In 1913, Jacobs published a collection of travel essays called Reisbrieven uit Afrika en Azië, on which, among others, Ena Jansen has written. Indeed, from 1900 onwards, Jacobs had also published translations of works of feminist theory. One of those works was Schreiner’s Woman and labour, which appeared in 1911; the original title of a much longer version of that book had been Musings on woman and labour. The original text was lost when Schreiner’s Johannesburg home was sacked during the 1899-1902 South African War.
In the introduction, Schreiner writes: “In my early youth I began a book on Woman. I continued the work till ten years ago. It necessarily touched on most matters in which sex has a part, however incompletely ….”
She continues:
In 1899 I was living in Johannesburg, when, owing to ill-health, I was ordered suddenly to spend some time at a lower level. At the end of two months the Boer War broke out. Two days after war was proclaimed I arrived at De Aar on my way back to the Transvaal; but Martial Law had already been proclaimed there, and the military authorities refused to allow my return to my home in Johannesburg and sent me to the Colony; nor was I allowed to send any communication through, to any person, who might have extended some care over my possessions. Some eight months after, when the British troops had taken and entered Johannesburg; a friend, who, being on the British side, had been allowed to go up, wrote me that he had visited my house and found it looted, that all that was of value had been taken or destroyed; that my desk had been forced open and broken up, and its contents set on fire in the centre of the room, so that the roof was blackened over the pile of burnt papers. He added that there was little in the remnants of paper of which I could make any use, but that he had gathered and stored the fragments till such time as I might be allowed to come and see them. I thus knew my book had been destroyed.
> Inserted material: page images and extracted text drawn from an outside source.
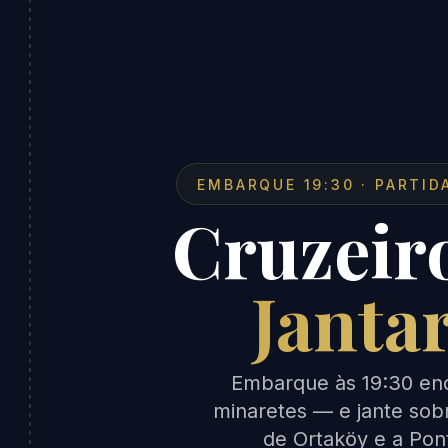
EMBARQUE 19:30 · PARTID
Cruzeir
Janta
Embarque às 19:30 enq
minaretes — e jante so
de Ortaköy e a Pon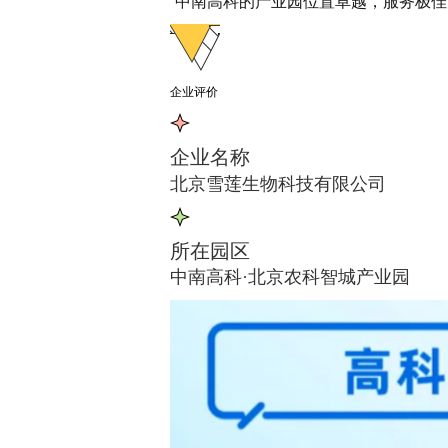
“中南高科的产业园位置卓越，服务极佳
企业评价
企业名称
北京雪莲生物科技有限公司
所在园区
中南高科·北京农科智城产业园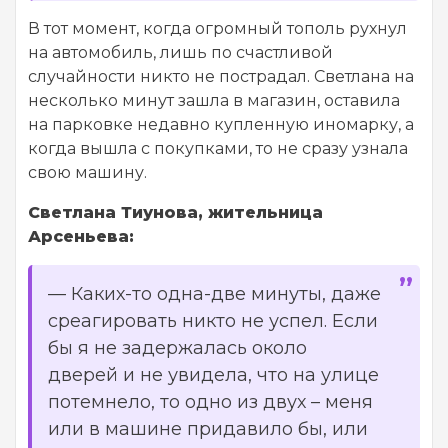
В тот момент, когда огромный тополь рухнул
на автомобиль, лишь по счастливой
случайности никто не пострадал. Светлана на
несколько минут зашла в магазин, оставила
на парковке недавно купленную иномарку, а
когда вышла с покупками, то не сразу узнала
свою машину.
Светлана Тиунова, жительница
Арсеньева:
—
Каких-то одна-две минуты, даже
среагировать никто не успел. Если
бы я не задержалась около
дверей и не увидела, что на улице
потемнело, то одно из двух – меня
или в машине придавило бы, или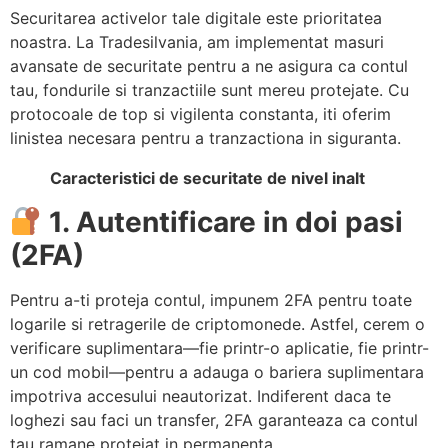
Securitarea activelor tale digitale este prioritatea
noastra. La Tradesilvania, am implementat masuri
avansate de securitate pentru a ne asigura ca contul
tau, fondurile si tranzactiile sunt mereu protejate. Cu
protocoale de top si vigilenta constanta, iti oferim
linistea necesara pentru a tranzactiona in siguranta.
Caracteristici de securitate de nivel inalt
1. Autentificare in doi pasi
(2FA)
Pentru a-ti proteja contul, impunem 2FA pentru toate
logarile si retragerile de criptomonede. Astfel, cerem o
verificare suplimentara—fie printr-o aplicatie, fie printr-
un cod mobil—pentru a adauga o bariera suplimentara
impotriva accesului neautorizat. Indiferent daca te
loghezi sau faci un transfer, 2FA garanteaza ca contul
tau ramane protejat in permanenta.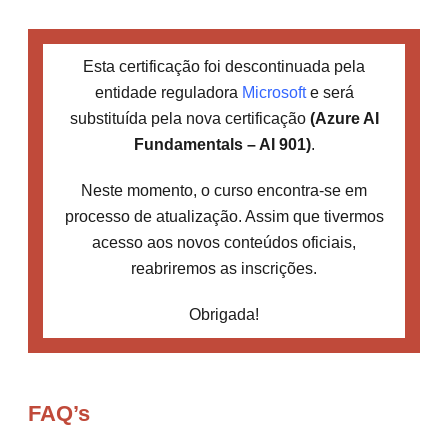
Esta certificação foi descontinuada pela
entidade reguladora
Microsoft
e será
substituída pela nova certificação
(Azure AI
Fundamentals – AI 901)
.
Neste momento, o curso encontra-se em
processo de atualização. Assim que tivermos
acesso aos novos conteúdos oficiais,
reabriremos as inscrições.
Obrigada!
FAQ’s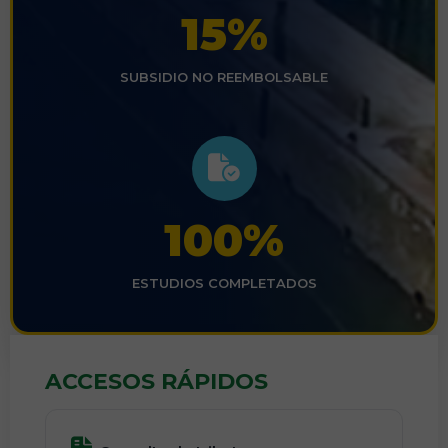
15%
SUBSIDIO NO REEMBOLSABLE
100%
ESTUDIOS COMPLETADOS
ACCESOS RÁPIDOS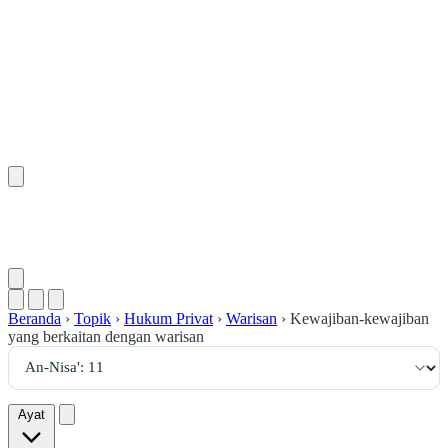
١١
:
ٱلنِّسَاء
Beranda
›
Topik
›
Hukum Privat
›
Warisan
›
Kewajiban-kewajiban
yang berkaitan dengan warisan
Ayat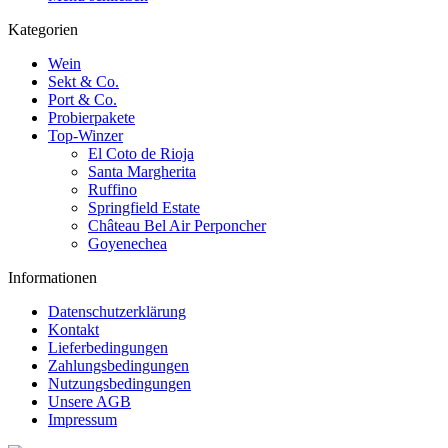
Kategorien
Wein
Sekt & Co.
Port & Co.
Probierpakete
Top-Winzer
El Coto de Rioja
Santa Margherita
Ruffino
Springfield Estate
Château Bel Air Perponcher
Goyenechea
Informationen
Datenschutzerklärung
Kontakt
Lieferbedingungen
Zahlungsbedingungen
Nutzungsbedingungen
Unsere AGB
Impressum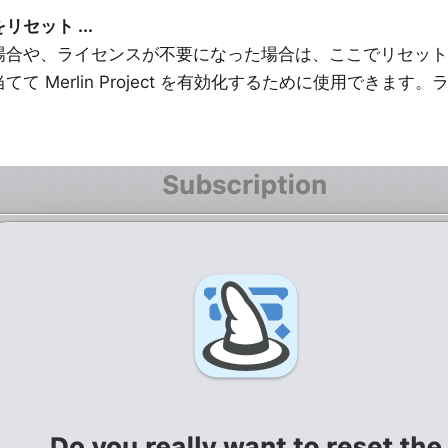
セット ...
場合や、ライセンスが不要になった場合は、ここでリセット
て Merlin Project を有効化するために使用できま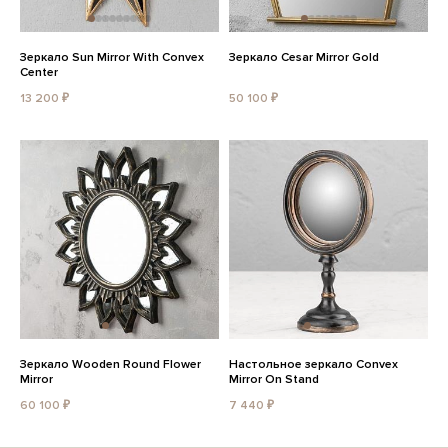
Зеркало Sun Mirror With Convex
Зеркало Cesar Mirror Gold
Center
13 200 ₽
50 100 ₽
Зеркало Wooden Round Flower
Настольное зеркало Convex
Mirror
Mirror On Stand
60 100 ₽
7 440 ₽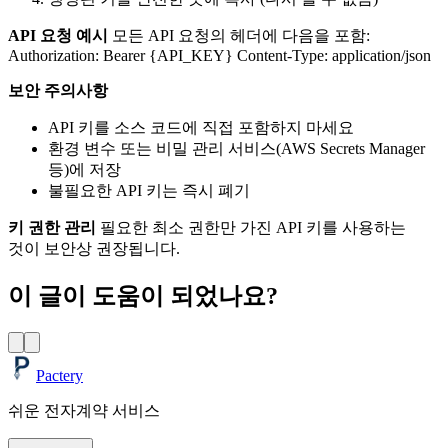
API 요청 예시
모든 API 요청의 헤더에 다음을 포함:
Authorization: Bearer {API_KEY} Content-Type: application/json
보안 주의사항
API 키를 소스 코드에 직접 포함하지 마세요
환경 변수 또는 비밀 관리 서비스(AWS Secrets Manager
등)에 저장
불필요한 API 키는 즉시 폐기
키 권한 관리
필요한 최소 권한만 가진 API 키를 사용하는
것이 보안상 권장됩니다.
이 글이 도움이 되었나요?
Pactery
쉬운 전자계약 서비스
Near the end of the introduction, she observes:
One word more I should like to add, as I may not again speak or write on this subject. I should like to say to the men and women of the generations which will come after us [that must surely include us gathered here today] – ‘You will look back at us with astonishment! You will wonder at passionate struggles that accomplished so little; at the, to you, obvious paths to attain our ends which we did not take; at the intolerable evils before which it will seem to you we sat down passive; at the great truths staring us in the face, which we failed to see; at the truths we grasped at, but could never quite get our fingers round. You will marvel at the labour that ended in so little – but, what you will never know is how it was thinking of you and for you, that we struggled as we did and accomplished the little which we have done; that it was in the thought of your larger realisation and fuller life, that we found consolation for the futilities of our own.’
On 21 January 1913, some seven or eight months after she had written to Carpenter, while she was still living in De Aar, but temporarily away, she wrote to Dr Jacobs, who had visited her while touring South Africa:
It was a great pleasure to me to get your letter. I have been too ill all the last year to do any real letter writing. Now I have come down to the coast to see what the lower level will do for me.
She continues (and this commentary would be as true today as it was then):
I do hope you will in [sic] getting in a more liberal ministry in Holland. Do let me know how it goes. Colonial papers give us so little news of what is going on in Europe that is of real interest.
Yet, we are no longer as isolated from the international news media as those in her position were. Quite the contrary.
Then, Schreiner turns to the theme of her studious nieces. Once again, they become “loci”, as it were, where the private and the public coalesce, intersect, justify one another:
You will I know be glad to hear that my little niece Lyndall whom you saw with me, has passed successfully her first law exam to become a barrister. She is the first woman in Africa to take up law, but I hope many will follow. In the mean time we have a big fight before us.
Schreiner proceeds:
The University here gives women the same degrees as men, & makes no distinction of sex. But the law society composed of Barristers &c is opposed to women’s being allowed to practice, & will not admit them into the courts. So we shall have to get an act of parliament passed allowing them to practise. We are getting up petitions now. I have a hope that by the time she passes her final in two years the bar may be open to her.
The public acquires a personal urgency. When Dot will emerge as a fully fledged lawyer, the world, Schreiner hopes, will be receptive to her using those skills productively.
Then, she turns to her other niece, Ursula, and seeks to put her connection with the addressee, Dr Jacobs, to good use:
I have also a favour to ask of you. My second niece, Lyndall’s younger sister is now studying medicine in England. This is her first year. She sometimes visits Holland. If she does so might I give her a letter of introduction to you, & would you let her call on you. I feel it would not only be a great pleasure to her to have a talk with you, but it would be an inspiration & a help to her. She is very much in earnest about her work.
If anything should take you to England at any time I would be so glad if you would let her come to see you. Her address is Miss Ursula Schreiner, Newnham College, Cambridge, England. You cannot I’m sure understand what a bright memory is that day you spent at De Aar. You would have to understand how lonely life in South Africa is mentally to understand it.
She closes off in a way that foreshadows at once wryly and amusingly the social media practices and etiquette of today:
I would much value a photograph of yourself if ever you have one you could give me. I will send you mine if ever I am taken.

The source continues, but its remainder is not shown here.